→ EXERCISE
Nothing but the pictures gets dropped; retype every entry exactly.

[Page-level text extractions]
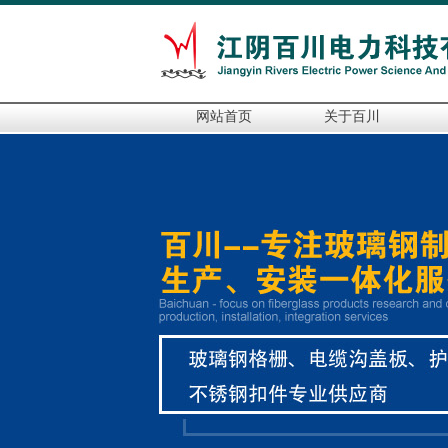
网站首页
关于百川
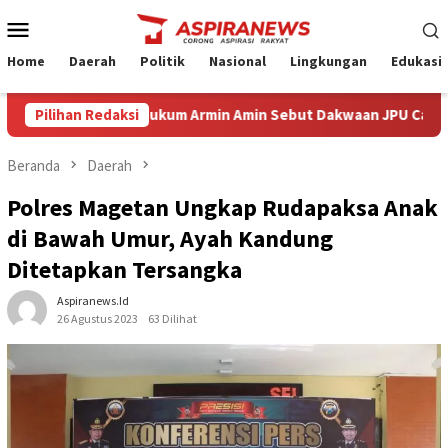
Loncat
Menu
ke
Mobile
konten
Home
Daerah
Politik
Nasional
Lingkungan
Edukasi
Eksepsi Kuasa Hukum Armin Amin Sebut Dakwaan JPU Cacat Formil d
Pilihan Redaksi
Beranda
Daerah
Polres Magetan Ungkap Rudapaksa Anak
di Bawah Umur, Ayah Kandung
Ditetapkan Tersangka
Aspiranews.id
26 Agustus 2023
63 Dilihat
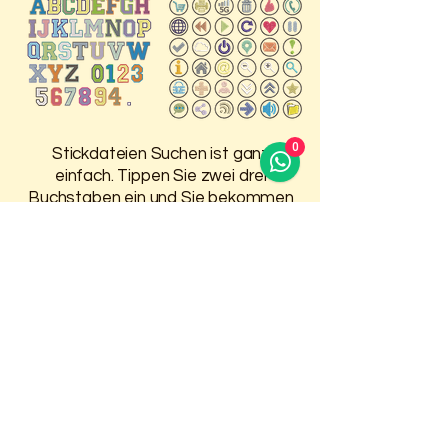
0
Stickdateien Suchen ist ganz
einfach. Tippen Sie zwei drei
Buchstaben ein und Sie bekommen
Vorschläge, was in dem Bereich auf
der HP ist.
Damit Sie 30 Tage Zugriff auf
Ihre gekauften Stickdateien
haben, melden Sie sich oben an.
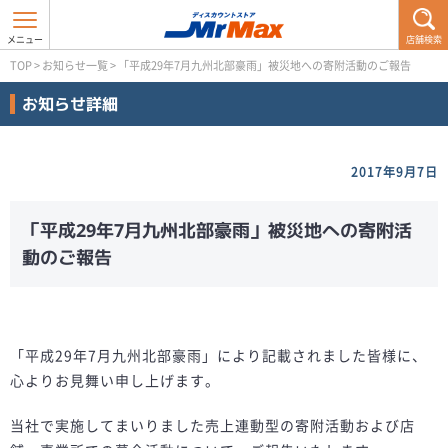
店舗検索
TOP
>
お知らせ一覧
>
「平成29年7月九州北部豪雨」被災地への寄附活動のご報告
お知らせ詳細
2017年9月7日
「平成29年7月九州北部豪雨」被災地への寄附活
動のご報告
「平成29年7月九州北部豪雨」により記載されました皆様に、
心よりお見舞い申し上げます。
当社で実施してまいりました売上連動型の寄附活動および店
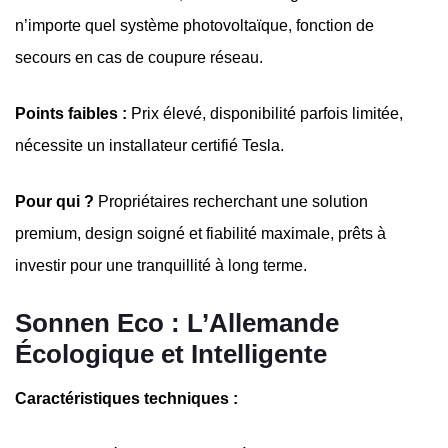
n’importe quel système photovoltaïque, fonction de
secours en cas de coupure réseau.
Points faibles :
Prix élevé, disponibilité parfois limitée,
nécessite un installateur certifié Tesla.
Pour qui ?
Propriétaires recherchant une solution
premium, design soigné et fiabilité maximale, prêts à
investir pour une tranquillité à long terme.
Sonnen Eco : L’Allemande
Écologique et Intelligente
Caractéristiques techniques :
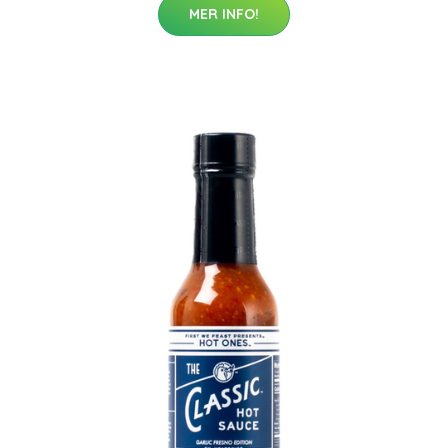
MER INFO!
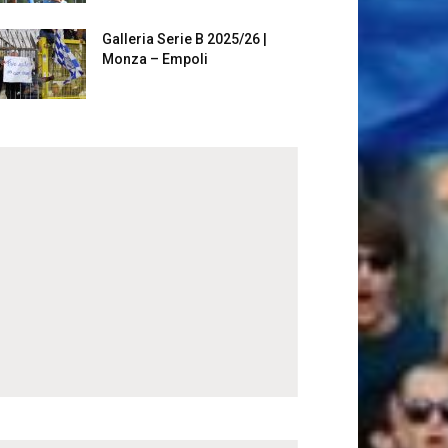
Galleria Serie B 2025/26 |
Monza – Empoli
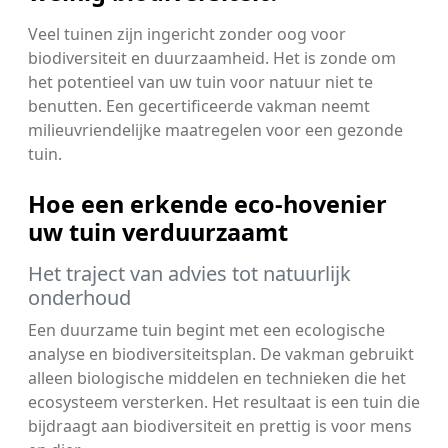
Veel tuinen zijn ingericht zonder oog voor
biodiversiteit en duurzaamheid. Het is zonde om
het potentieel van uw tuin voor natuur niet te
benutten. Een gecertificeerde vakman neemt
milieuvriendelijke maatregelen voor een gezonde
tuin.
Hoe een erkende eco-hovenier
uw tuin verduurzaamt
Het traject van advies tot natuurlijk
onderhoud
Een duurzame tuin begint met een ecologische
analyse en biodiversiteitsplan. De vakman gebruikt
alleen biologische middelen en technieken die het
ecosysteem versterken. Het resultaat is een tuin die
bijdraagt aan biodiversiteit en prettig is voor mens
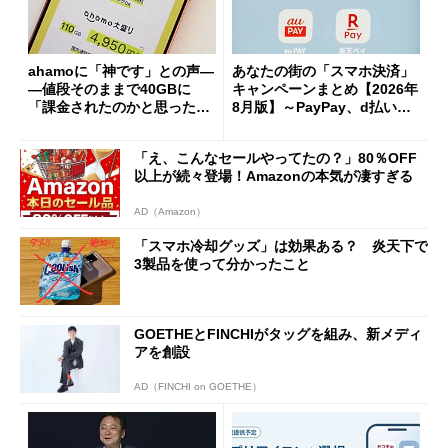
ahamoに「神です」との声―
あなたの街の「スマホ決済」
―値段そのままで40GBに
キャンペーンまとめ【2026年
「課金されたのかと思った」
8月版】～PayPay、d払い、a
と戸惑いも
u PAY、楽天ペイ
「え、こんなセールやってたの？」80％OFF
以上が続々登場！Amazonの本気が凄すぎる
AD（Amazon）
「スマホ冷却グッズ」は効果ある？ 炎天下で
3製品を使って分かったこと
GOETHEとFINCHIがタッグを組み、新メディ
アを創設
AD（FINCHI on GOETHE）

→ YOUR SOLUTION
网站首页
关于百川
Loncat
Menu
ke
Mobile
konten
Home
Daerah
Politik
Nasional
Lingkungan
Edukasi
Eksepsi Kuasa Hukum Armin Amin Sebut Dakwaan JPU Cacat Formil d
Pilihan Redaksi
Beranda
Daerah
Polres Magetan Ungkap Rudapaksa Anak
di Bawah Umur, Ayah Kandung
Ditetapkan Tersangka
Aspiranews.id
26 Agustus 2023
63 Dilihat
0
Stickdateien Suchen ist ganz
einfach. Tippen Sie zwei drei
Buchstaben ein und Sie bekommen
Vorschläge, was in dem Bereich auf
der HP ist.
Damit Sie 30 Tage Zugriff auf
Ihre gekauften Stickdateien
haben, melden Sie sich oben an.
店舗検索
TOP
>
お知らせ一覧
>
「平成29年7月九州北部豪雨」被災地への寄附活動のご報告
お知らせ詳細
2017年9月7日
「平成29年7月九州北部豪雨」被災地への寄附活
動のご報告
「平成29年7月九州北部豪雨」により記載されました皆様に、
心よりお見舞い申し上げます。
当社で実施してまいりました売上連動型の寄附活動および店
n’importe quel système photovoltaïque, fonction de
secours en cas de coupure réseau.
Points faibles :
Prix élevé, disponibilité parfois limitée,
nécessite un installateur certifié Tesla.
Pour qui ?
Propriétaires recherchant une solution
premium, design soigné et fiabilité maximale, prêts à
investir pour une tranquillité à long terme.
Sonnen Eco : L’Allemande
Écologique et Intelligente
Caractéristiques techniques :
MER INFO!
Galleria Serie B 2025/26 |
Monza – Empoli
Veel tuinen zijn ingericht zonder oog voor
biodiversiteit en duurzaamheid. Het is zonde om
het potentieel van uw tuin voor natuur niet te
benutten. Een gecertificeerde vakman neemt
milieuvriendelijke maatregelen voor een gezonde
tuin.
Hoe een erkende eco-hovenier
uw tuin verduurzaamt
Het traject van advies tot natuurlijk
onderhoud
Een duurzame tuin begint met een ecologische
analyse en biodiversiteitsplan. De vakman gebruikt
alleen biologische middelen en technieken die het
ecosysteem versterken. Het resultaat is een tuin die
bijdraagt aan biodiversiteit en prettig is voor mens
ahamoに「神です」との声―
あなたの街の「スマホ決済」
―値段そのままで40GBに
キャンペーンまとめ【2026年
「課金されたのかと思った」
8月版】～PayPay、d払い、a
と戸惑いも
u PAY、楽天ペイ
「え、こんなセールやってたの？」80％OFF
以上が続々登場！Amazonの本気が凄すぎる
AD（Amazon）
「スマホ冷却グッズ」は効果ある？ 炎天下で
3製品を使って分かったこと
GOETHEとFINCHIがタッグを組み、新メディ
アを創設
AD（FINCHI on GOETHE）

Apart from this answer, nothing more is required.